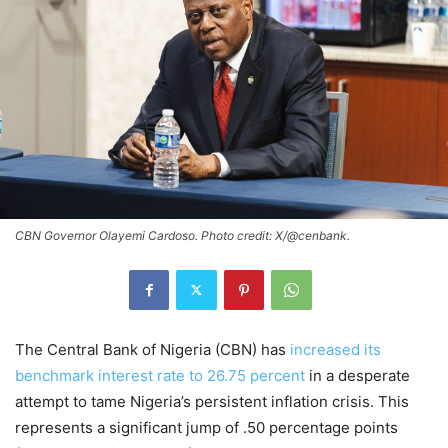
CBN Governor Olayemi Cardoso. Photo credit: X/@cenbank.
The Central Bank of Nigeria (CBN) has
increased its
benchmark interest rate to 26.75 percent
in a desperate
attempt to tame Nigeria’s persistent inflation crisis. This
represents a significant jump of .50 percentage points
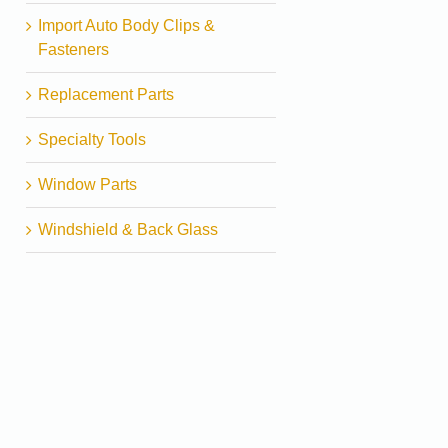
Import Auto Body Clips &
Fasteners
Replacement Parts
Specialty Tools
Window Parts
Windshield & Back Glass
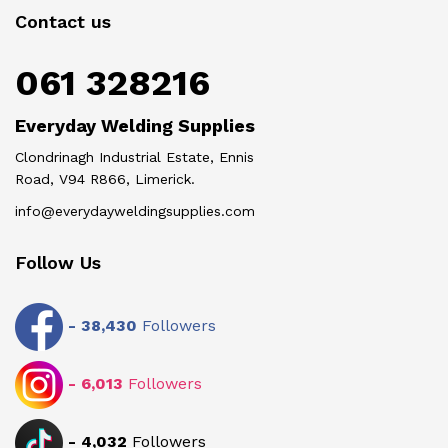
Contact us
061 328216
Everyday Welding Supplies
Clondrinagh Industrial Estate, Ennis
Road, V94 R866, Limerick.
info@everydayweldingsupplies.com
Follow Us
-
38,430
Followers
-
6,013
Followers
-
4,032
Followers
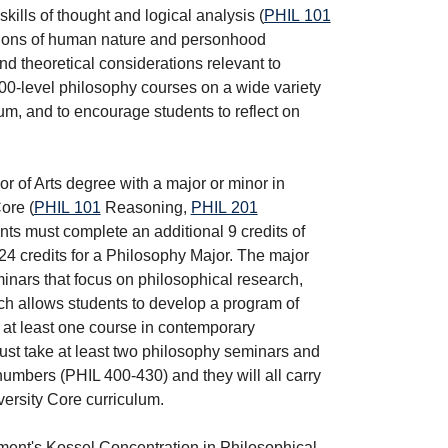
kills of thought and logical analysis (
PHIL 101
estions of human nature and personhood
nd theoretical considerations relevant to
400-level philosophy courses on a wide variety
lum, and to encourage students to reflect on
r of Arts degree with a major or minor in
ore (
PHIL 101
Reasoning
,
PHIL 201
ents must complete an additional 9 credits of
24 credits for a Philosophy Major. The major
minars that focus on philosophical research,
ich allows students to develop a program of
ke at least one course in contemporary
must take at least two philosophy seminars and
numbers (PHIL 400-430) and they will all carry
versity Core curriculum.
ment's Kossel Concentration in Philosophical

══════

AIM OF THE TASK: Return a copy of every line in the records that includes the string "least".

SOLUTION FOR THIS PROBLEM:
ke at least one course in contemporary
must take at least two philosophy seminars and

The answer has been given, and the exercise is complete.